> INSTRUCTIONS TO FOLLOW:
In the listing below, find each line holding "callout" and copy it.
━━━
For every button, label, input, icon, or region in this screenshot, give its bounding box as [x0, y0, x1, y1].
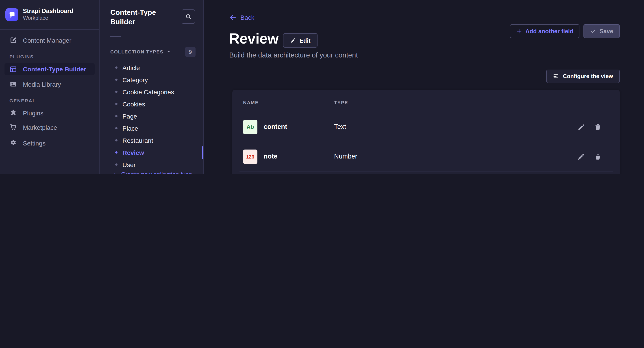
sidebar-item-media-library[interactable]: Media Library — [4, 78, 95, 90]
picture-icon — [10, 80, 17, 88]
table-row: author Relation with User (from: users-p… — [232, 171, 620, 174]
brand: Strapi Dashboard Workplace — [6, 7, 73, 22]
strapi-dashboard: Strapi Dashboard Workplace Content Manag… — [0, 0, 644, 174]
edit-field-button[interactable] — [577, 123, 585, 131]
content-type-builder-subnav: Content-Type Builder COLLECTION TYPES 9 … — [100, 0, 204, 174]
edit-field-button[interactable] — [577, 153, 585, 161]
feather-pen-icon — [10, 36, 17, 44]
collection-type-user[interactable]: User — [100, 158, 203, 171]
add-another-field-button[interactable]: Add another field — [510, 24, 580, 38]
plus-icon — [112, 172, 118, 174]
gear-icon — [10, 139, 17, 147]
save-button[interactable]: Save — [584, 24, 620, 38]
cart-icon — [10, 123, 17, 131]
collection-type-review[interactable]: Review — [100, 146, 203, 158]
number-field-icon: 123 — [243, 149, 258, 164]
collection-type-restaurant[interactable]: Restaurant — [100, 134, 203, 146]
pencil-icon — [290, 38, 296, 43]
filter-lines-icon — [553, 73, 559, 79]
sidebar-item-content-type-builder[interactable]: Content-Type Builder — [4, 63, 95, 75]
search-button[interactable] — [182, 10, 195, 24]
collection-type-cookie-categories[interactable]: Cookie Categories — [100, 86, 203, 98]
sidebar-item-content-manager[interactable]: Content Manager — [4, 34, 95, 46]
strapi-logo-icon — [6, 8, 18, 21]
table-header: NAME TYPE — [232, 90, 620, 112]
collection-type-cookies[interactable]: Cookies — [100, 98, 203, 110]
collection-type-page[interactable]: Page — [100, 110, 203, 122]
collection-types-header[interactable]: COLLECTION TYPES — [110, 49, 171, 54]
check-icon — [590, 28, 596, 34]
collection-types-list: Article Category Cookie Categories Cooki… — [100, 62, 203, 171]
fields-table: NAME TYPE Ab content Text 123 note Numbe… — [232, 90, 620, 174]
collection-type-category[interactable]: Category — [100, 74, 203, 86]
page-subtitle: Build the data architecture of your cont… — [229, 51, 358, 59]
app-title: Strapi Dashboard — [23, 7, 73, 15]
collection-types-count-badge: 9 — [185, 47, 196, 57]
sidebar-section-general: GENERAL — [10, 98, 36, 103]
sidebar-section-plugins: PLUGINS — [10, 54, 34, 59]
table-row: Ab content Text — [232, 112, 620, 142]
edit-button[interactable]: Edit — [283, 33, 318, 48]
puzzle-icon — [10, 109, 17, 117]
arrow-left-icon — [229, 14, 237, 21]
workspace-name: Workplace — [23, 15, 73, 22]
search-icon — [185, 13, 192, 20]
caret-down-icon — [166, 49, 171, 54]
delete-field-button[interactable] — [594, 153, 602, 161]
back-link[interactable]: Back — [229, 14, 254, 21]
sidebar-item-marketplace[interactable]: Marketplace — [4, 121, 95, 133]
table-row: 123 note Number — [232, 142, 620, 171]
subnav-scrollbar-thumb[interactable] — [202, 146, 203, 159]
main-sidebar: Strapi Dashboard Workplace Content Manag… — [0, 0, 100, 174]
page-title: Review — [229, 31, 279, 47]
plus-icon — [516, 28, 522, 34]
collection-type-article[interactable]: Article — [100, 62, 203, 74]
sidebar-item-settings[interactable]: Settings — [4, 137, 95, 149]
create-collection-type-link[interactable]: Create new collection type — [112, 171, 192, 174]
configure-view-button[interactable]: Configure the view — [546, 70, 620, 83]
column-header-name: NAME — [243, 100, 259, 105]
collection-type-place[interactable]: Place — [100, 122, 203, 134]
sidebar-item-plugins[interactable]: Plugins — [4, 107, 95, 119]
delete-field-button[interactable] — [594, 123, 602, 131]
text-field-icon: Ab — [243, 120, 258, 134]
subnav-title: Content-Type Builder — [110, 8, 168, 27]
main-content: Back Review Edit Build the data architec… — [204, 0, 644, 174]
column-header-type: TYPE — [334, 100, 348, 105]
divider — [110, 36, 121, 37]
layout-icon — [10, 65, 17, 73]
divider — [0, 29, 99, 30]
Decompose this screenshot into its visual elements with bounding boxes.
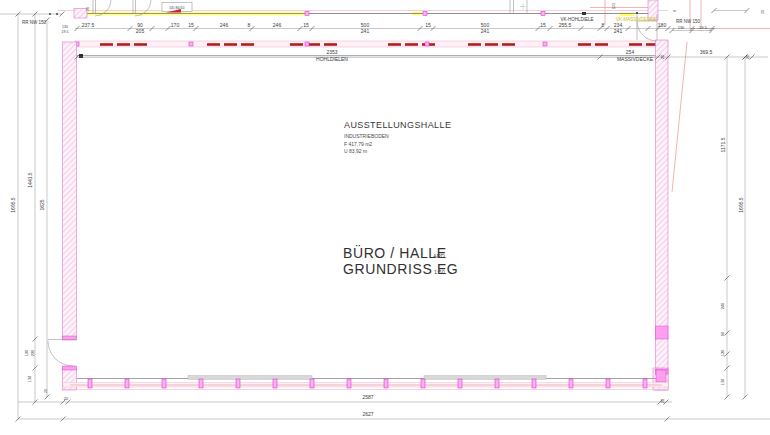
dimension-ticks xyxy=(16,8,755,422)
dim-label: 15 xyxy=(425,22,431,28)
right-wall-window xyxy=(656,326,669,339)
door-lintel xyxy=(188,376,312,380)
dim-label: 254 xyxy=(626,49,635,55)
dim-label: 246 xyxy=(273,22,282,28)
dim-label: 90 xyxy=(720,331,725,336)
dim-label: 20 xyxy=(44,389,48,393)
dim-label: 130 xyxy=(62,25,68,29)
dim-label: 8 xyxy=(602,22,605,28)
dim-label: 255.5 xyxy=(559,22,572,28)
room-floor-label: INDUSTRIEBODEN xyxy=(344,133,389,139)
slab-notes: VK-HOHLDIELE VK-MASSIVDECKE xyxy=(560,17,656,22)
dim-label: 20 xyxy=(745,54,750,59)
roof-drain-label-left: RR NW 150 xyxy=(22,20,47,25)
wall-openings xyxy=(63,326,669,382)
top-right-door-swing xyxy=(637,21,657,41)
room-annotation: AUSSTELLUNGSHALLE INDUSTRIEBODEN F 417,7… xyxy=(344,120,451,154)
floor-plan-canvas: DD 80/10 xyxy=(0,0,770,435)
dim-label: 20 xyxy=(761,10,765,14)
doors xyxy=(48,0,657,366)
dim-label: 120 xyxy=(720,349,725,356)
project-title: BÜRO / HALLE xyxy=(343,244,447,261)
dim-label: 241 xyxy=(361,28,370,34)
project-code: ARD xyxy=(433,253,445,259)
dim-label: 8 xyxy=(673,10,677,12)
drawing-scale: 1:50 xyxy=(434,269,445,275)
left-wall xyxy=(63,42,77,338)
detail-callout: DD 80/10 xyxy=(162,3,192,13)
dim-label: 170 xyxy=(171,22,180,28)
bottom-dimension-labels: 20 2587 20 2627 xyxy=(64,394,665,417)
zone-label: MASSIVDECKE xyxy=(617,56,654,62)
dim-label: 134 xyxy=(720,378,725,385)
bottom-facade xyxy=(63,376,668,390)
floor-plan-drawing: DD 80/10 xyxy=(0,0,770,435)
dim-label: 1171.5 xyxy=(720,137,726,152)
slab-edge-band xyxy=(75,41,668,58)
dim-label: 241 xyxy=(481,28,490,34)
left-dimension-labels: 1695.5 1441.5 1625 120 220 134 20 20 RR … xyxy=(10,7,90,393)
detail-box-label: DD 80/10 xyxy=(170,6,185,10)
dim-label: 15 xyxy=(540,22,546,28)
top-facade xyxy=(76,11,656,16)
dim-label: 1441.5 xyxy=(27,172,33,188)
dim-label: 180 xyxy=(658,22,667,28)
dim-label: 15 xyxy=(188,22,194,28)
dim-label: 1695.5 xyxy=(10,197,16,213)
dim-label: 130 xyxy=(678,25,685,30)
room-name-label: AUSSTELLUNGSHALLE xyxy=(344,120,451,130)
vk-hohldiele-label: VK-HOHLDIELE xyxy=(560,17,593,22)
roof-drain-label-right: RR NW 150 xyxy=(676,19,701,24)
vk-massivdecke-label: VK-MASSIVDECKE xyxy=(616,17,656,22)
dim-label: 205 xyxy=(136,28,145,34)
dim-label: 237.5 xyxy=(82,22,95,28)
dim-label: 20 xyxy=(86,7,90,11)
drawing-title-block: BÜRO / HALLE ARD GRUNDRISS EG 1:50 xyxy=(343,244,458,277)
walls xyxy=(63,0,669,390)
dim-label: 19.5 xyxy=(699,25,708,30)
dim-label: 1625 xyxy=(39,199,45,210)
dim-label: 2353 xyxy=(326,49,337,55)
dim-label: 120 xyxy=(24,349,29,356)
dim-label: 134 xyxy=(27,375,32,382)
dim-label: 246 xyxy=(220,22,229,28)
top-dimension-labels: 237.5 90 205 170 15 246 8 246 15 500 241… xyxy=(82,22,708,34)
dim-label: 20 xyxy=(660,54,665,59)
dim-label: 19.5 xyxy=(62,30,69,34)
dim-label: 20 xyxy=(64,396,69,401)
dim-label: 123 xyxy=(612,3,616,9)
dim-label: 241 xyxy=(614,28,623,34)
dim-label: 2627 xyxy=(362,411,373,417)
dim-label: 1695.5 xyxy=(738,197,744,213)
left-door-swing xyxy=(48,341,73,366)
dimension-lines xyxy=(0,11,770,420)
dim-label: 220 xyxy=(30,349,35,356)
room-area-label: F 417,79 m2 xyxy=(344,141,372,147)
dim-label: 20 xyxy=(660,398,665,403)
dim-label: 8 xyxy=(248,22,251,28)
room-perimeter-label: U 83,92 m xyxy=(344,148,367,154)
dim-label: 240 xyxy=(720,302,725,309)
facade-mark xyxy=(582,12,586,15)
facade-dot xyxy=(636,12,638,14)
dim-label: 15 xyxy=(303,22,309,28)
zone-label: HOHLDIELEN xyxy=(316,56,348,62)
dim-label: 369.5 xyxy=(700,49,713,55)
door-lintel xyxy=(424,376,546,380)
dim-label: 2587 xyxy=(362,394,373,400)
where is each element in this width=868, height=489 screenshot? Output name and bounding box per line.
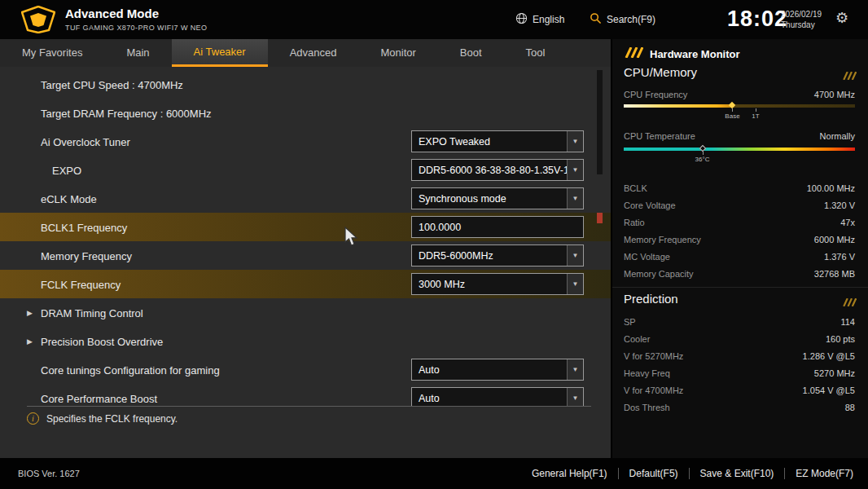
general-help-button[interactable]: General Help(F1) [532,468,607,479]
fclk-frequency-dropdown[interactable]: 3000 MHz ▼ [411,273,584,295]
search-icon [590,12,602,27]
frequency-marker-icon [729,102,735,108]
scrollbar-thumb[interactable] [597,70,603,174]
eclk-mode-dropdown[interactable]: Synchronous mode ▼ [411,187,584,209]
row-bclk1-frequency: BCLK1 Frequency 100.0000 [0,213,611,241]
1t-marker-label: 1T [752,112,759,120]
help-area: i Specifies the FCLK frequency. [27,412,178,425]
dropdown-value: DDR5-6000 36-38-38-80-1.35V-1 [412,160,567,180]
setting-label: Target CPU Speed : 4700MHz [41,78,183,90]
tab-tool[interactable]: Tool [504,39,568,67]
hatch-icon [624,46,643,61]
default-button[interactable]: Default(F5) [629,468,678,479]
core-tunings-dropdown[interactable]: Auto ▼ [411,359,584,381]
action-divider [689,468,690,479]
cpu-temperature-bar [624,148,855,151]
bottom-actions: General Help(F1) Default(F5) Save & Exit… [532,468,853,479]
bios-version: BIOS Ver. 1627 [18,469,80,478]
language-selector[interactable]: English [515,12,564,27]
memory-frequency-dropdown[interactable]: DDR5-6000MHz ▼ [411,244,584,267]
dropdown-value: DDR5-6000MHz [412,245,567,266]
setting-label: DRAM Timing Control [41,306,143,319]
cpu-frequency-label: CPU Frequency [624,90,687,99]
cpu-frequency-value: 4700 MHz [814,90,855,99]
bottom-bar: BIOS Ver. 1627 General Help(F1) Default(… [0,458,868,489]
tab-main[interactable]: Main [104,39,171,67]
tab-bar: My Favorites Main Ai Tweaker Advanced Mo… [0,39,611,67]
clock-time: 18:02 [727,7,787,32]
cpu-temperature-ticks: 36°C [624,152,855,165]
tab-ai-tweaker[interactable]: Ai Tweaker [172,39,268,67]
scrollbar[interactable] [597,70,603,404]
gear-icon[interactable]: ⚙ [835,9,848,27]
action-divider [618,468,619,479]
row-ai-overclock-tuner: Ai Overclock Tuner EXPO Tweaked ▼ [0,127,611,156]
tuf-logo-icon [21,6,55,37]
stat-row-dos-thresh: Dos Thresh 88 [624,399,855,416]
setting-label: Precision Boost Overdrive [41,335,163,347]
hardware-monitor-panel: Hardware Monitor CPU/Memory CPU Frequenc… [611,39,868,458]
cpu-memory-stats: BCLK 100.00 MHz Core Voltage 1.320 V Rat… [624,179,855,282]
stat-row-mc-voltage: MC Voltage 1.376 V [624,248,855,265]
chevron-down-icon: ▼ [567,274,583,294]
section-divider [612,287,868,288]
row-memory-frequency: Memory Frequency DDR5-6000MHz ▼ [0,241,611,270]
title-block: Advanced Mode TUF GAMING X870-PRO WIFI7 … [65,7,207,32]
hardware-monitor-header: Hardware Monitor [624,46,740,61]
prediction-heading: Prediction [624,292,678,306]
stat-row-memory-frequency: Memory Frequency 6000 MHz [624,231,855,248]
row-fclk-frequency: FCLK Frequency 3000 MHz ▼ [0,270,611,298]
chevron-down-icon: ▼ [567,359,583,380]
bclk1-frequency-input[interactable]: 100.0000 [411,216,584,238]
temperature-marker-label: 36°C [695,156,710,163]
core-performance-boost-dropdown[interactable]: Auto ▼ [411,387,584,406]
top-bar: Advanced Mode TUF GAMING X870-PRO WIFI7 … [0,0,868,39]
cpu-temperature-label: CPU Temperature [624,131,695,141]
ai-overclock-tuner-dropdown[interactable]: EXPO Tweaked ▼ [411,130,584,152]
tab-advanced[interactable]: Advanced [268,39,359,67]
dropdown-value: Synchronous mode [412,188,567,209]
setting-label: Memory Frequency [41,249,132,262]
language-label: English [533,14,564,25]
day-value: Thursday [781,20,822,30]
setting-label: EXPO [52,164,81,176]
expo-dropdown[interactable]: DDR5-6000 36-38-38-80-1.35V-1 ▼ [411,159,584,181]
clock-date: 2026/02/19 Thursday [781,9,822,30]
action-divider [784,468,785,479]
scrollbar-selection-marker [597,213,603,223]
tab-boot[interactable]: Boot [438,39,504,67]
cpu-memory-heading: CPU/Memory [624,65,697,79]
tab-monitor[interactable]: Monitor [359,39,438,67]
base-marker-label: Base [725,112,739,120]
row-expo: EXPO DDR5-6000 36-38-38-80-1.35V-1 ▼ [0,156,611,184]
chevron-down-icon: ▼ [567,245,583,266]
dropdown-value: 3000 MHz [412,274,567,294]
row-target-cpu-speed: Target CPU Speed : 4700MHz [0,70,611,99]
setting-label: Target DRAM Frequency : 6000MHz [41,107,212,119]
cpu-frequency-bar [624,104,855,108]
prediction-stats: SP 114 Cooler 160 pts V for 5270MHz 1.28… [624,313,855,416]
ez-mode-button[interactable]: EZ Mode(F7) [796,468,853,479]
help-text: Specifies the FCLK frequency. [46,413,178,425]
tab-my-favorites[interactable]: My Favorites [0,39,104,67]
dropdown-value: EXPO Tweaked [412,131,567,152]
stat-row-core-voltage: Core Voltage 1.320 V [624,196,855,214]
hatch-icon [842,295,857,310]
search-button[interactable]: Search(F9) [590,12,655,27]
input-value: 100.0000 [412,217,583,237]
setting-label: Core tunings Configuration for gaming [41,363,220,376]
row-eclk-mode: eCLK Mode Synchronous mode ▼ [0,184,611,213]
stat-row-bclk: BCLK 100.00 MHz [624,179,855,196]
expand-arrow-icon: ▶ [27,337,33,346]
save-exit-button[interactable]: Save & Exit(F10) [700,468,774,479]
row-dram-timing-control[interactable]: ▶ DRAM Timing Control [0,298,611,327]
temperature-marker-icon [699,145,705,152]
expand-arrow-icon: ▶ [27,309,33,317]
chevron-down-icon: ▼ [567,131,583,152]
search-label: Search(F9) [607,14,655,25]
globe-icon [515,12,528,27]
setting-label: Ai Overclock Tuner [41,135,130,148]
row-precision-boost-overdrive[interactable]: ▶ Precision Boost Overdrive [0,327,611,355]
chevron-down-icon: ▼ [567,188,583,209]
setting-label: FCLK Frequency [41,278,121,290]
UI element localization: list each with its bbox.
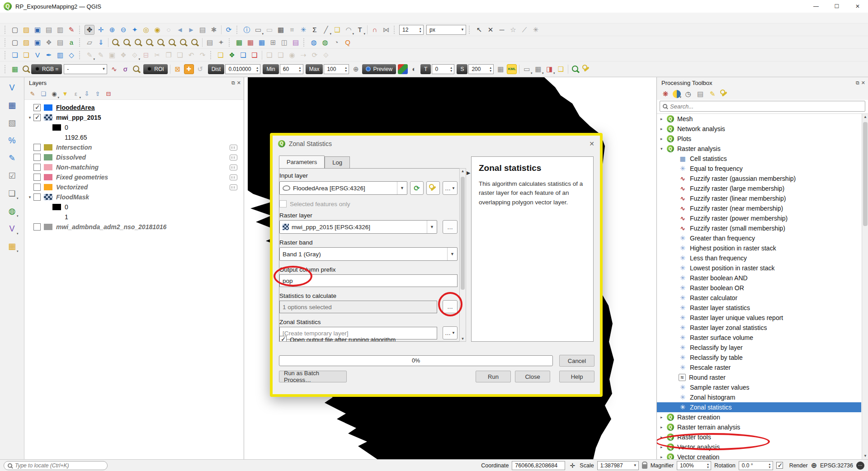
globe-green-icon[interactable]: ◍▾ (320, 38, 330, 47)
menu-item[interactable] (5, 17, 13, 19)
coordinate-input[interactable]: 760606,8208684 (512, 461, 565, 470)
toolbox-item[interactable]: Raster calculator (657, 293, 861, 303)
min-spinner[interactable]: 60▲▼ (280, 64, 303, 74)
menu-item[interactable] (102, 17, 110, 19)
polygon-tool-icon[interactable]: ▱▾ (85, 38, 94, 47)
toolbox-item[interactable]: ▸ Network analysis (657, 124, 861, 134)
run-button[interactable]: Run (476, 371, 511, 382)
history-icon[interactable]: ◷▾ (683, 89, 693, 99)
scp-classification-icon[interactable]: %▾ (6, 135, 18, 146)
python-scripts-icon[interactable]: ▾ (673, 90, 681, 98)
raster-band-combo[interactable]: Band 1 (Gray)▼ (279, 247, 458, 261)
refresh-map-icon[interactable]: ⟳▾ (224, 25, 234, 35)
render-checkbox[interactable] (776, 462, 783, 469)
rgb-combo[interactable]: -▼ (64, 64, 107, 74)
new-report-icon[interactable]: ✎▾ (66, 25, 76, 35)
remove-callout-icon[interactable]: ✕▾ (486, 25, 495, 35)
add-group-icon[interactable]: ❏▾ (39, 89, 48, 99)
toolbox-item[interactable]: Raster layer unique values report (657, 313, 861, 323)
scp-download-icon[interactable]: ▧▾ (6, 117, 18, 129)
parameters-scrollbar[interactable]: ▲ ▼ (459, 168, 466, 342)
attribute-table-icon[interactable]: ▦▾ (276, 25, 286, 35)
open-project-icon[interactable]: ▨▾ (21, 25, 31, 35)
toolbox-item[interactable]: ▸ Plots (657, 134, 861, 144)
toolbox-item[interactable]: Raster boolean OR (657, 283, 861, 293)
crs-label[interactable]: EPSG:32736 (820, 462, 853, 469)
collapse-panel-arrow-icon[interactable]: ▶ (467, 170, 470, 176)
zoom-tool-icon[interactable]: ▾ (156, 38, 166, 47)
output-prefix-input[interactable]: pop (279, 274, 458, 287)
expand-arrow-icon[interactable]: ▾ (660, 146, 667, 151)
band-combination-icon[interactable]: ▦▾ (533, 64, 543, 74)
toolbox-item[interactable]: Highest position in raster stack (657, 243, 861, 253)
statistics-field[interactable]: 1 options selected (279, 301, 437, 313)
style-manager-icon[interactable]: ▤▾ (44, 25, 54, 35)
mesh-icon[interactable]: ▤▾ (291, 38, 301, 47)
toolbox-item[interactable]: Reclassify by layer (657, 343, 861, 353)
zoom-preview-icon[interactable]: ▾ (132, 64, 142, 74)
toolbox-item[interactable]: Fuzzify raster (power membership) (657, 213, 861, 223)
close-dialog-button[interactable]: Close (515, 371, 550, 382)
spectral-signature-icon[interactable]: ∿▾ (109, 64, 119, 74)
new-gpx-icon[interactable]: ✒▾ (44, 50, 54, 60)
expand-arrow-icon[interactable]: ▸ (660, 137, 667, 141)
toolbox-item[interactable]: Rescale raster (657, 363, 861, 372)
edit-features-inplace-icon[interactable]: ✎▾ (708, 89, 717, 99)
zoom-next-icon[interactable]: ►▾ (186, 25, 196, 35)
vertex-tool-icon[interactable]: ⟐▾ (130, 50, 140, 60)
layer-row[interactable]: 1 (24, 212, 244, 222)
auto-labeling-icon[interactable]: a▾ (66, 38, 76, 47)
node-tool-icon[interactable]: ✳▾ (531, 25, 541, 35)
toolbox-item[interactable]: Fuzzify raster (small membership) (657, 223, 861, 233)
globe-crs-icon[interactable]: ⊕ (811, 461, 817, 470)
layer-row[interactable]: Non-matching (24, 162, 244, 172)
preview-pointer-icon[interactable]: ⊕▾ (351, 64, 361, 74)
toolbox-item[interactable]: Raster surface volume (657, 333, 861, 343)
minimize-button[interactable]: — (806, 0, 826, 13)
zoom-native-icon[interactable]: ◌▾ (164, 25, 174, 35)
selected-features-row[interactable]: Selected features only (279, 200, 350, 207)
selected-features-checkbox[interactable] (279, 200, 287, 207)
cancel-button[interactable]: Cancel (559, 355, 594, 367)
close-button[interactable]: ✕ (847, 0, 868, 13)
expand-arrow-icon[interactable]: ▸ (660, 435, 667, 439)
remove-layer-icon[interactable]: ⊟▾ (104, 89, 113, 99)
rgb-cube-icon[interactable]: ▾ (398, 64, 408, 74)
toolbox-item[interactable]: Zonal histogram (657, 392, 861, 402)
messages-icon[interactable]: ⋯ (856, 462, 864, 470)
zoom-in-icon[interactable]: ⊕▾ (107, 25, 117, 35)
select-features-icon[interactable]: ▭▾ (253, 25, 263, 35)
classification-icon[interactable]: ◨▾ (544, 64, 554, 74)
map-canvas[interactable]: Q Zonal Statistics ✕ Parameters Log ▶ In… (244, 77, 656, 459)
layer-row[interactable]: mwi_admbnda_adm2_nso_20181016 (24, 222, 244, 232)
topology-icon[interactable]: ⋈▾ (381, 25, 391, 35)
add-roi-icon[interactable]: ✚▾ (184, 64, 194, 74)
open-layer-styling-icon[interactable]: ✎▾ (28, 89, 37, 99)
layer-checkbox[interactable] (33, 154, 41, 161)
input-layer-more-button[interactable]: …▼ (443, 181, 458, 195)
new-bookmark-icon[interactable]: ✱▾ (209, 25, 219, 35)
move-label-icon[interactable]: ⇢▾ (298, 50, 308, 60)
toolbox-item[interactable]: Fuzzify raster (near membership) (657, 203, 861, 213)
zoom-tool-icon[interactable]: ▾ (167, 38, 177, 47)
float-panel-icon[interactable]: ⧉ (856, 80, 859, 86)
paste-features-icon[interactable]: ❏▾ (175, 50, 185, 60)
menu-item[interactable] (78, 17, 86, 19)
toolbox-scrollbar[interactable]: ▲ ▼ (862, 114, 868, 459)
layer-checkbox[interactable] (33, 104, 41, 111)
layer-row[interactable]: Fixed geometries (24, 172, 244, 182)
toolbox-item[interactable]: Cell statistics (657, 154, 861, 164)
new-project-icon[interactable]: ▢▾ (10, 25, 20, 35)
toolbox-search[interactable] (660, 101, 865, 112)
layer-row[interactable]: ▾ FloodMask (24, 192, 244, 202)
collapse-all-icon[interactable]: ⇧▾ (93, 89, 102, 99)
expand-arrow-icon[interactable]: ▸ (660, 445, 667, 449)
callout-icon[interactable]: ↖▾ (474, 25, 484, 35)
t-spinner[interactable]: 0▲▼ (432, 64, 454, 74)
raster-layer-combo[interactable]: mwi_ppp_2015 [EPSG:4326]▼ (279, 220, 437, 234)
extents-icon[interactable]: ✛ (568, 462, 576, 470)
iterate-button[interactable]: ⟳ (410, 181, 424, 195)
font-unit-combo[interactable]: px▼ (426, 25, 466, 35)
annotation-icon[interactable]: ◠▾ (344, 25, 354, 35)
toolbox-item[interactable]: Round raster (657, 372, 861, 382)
━━━
> SOLUTION TO THIS TASK:
detail-callout: DD 80/10 xyxy=(162,3,192,13)
remove-callout-icon[interactable]: ✕▾ (486, 25, 495, 35)
callout-icon[interactable]: ↖▾ (474, 25, 484, 35)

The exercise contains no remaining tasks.